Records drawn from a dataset
↓

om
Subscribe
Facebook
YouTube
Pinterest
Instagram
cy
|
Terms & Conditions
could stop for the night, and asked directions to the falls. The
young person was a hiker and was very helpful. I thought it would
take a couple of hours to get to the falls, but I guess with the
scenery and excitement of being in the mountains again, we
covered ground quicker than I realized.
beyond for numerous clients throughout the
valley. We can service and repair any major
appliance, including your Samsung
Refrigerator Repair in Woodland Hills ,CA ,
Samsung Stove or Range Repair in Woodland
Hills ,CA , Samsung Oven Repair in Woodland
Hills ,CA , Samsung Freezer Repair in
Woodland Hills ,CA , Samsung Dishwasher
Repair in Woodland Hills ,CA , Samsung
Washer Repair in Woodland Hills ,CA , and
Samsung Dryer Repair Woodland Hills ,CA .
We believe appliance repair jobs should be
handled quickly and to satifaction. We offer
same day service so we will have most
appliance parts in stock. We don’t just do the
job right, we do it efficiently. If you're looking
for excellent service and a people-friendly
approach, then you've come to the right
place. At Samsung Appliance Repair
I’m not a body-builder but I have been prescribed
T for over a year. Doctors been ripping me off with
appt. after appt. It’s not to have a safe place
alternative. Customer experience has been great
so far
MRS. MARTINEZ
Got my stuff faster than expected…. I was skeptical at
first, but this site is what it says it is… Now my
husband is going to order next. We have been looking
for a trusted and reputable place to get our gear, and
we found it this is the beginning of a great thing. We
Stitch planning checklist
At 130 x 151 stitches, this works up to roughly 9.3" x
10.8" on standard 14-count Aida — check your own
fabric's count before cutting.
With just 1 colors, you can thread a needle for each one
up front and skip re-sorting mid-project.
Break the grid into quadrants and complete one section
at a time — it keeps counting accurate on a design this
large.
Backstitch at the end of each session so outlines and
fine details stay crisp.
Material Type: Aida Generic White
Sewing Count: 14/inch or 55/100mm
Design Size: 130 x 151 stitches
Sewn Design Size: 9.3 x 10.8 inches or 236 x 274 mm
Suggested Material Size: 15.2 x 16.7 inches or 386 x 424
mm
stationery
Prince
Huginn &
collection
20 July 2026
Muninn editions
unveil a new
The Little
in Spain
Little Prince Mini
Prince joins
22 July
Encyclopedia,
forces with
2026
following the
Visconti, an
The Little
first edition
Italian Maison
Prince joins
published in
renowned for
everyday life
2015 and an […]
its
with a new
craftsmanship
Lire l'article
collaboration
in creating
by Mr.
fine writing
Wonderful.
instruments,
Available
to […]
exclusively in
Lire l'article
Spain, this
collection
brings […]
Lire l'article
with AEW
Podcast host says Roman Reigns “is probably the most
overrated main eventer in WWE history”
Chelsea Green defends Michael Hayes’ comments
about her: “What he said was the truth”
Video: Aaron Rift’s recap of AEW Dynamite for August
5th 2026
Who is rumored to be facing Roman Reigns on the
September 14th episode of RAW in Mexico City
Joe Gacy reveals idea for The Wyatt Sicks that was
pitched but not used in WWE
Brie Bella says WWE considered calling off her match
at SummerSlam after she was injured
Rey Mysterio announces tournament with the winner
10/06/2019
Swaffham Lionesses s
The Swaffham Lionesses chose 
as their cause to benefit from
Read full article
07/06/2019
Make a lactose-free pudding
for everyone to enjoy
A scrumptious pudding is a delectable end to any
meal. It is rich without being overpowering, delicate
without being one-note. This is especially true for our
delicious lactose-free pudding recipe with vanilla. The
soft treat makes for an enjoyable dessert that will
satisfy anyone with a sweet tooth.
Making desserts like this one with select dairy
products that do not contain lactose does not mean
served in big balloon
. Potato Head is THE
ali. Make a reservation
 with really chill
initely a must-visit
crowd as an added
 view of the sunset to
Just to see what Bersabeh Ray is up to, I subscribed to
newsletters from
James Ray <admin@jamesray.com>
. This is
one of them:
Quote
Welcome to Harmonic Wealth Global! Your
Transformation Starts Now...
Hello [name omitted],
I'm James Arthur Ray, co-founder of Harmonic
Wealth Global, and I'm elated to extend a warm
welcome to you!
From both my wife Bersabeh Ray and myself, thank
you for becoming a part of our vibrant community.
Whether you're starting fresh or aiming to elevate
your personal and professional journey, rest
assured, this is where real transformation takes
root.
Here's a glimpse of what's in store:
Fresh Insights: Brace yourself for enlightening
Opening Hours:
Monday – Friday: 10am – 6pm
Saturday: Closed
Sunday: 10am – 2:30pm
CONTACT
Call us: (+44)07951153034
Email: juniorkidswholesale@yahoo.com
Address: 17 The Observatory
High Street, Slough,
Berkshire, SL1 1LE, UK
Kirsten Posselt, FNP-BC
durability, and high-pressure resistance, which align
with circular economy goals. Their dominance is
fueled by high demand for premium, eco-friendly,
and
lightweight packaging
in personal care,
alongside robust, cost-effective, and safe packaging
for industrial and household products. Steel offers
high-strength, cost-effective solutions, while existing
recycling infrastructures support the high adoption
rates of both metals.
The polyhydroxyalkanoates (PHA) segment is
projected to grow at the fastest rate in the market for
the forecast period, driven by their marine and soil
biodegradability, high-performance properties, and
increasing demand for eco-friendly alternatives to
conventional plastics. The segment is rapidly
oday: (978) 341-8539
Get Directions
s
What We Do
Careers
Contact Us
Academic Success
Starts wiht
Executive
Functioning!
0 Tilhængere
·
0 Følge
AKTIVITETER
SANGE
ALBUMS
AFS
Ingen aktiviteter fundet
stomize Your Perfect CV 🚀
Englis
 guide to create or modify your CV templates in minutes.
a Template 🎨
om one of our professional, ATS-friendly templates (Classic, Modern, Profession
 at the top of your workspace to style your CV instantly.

↑

_WHAT YOU ARE ASKED TO DO_: Give back the lines of the data exactly as they are written, from the first line through the line containing "Washer Repair in Woodland Hills ,CA , and".

_YOUR SOLUTION_:
om
Subscribe
Facebook
YouTube
Pinterest
Instagram
cy
|
Terms & Conditions
could stop for the night, and asked directions to the falls. The
young person was a hiker and was very helpful. I thought it would
take a couple of hours to get to the falls, but I guess with the
scenery and excitement of being in the mountains again, we
covered ground quicker than I realized.
beyond for numerous clients throughout the
valley. We can service and repair any major
appliance, including your Samsung
Refrigerator Repair in Woodland Hills ,CA ,
Samsung Stove or Range Repair in Woodland
Hills ,CA , Samsung Oven Repair in Woodland
Hills ,CA , Samsung Freezer Repair in
Woodland Hills ,CA , Samsung Dishwasher
Repair in Woodland Hills ,CA , Samsung
Washer Repair in Woodland Hills ,CA , and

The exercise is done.